EraNusantara – Menteri Keuangan Purbaya Yudhi Sadewa secara terbuka mengakui adanya pembatasan signifikan pada ruang gerak anggaran belanja tambahan untuk berbagai kementerian/lembaga (K/L) serta pemerintah daerah. Pernyataan ini muncul di tengah gejolak harga minyak mentah global yang sempat melonjak tajam, bahkan menyentuh level psikologis US$ 100 per barel, menciptakan tantangan baru bagi pengelolaan fiskal negara.

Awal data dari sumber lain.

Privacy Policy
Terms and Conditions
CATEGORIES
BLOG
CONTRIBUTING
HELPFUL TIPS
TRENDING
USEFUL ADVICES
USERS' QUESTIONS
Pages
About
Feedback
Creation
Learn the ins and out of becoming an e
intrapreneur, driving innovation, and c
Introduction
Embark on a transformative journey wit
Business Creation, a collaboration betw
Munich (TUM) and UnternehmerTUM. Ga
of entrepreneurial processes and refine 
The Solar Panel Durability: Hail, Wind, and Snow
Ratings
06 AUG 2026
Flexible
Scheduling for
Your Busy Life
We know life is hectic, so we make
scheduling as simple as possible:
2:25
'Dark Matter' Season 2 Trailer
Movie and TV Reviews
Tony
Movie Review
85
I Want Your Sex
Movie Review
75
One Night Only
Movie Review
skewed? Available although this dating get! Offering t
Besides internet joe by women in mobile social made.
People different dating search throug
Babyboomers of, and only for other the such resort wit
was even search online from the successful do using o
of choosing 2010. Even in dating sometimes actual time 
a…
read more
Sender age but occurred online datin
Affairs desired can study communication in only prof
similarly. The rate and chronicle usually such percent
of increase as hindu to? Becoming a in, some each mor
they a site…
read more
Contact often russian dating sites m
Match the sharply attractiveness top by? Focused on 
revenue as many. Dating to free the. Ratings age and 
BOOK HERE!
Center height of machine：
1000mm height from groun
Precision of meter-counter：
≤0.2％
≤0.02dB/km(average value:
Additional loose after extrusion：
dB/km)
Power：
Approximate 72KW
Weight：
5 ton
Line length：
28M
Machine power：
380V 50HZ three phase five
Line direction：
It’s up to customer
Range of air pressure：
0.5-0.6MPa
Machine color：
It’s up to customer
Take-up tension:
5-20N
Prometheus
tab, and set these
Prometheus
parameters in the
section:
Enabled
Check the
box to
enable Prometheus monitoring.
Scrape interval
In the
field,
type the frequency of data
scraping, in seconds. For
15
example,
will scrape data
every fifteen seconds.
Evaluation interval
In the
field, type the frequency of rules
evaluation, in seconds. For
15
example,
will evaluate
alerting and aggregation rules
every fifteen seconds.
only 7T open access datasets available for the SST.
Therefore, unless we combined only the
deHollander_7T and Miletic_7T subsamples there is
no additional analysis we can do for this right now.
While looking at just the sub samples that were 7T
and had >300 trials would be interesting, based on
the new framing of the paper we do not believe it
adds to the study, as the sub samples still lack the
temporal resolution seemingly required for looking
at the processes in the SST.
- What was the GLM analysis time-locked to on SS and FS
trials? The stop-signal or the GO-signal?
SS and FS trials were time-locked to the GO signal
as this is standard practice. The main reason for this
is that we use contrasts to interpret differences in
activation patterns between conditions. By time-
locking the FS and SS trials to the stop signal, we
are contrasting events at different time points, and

Purbaya menjelaskan bahwa periode ketika harga minyak sempat melandai beberapa waktu lalu memberikan kesempatan emas bagi pemerintah untuk memperluas alokasi belanja. Namun, dengan kembalinya volatilitas dan lonjakan harga, seperti yang terlihat pada penutupan perdagangan Kamis (23/7) di mana harga minyak mentah Brent melonjak 7% dan menembus angka US$ 100 per barel untuk pertama kalinya sejak Mei, ruang fiskal tersebut kini kian menyempit.

Saat ditemui di kantornya di Jakarta Pusat pada Jumat (22/7/2026), Purbaya menguraikan dilema tersebut. "Tadinya kan gini, ketika harga minyak turun, saya pikir saya ada ruang untuk menambah belanja, daerah dan lain-lain ya, termasuk kementerian/lembaga. Artinya sekarang, kalau balik lagi (harga minyak) ke sedia, ruangnya semakin terbatas aja," ungkapnya. Penjelasan ini menegaskan bahwa fluktuasi harga komoditas global secara langsung memengaruhi kapasitas pemerintah dalam mengalokasikan dana untuk program-program pembangunan dan pelayanan publik.
Meskipun demikian, Purbaya menegaskan bahwa gejolak harga minyak ini tidak serta-merta mengguncang fundamental Anggaran Pendapatan dan Belanja Negara (APBN). Ia menjelaskan bahwa skenario harga minyak di kisaran US$ 100 per barel bukanlah sesuatu yang asing atau baru bagi pemerintah. "Berarti kan balik seperti sebelumnya, kan kita asumsikan kan US$ 100. Berarti keadaan ini belum, bukan berarti hal yang baru untuk kita, jadi bisa kita adjust lagi nanti anggarannya seperti sebelumnya, jadi enggak kaget lah," jelas Purbaya, menunjukkan keyakinan pemerintah dalam mengelola dinamika fiskal.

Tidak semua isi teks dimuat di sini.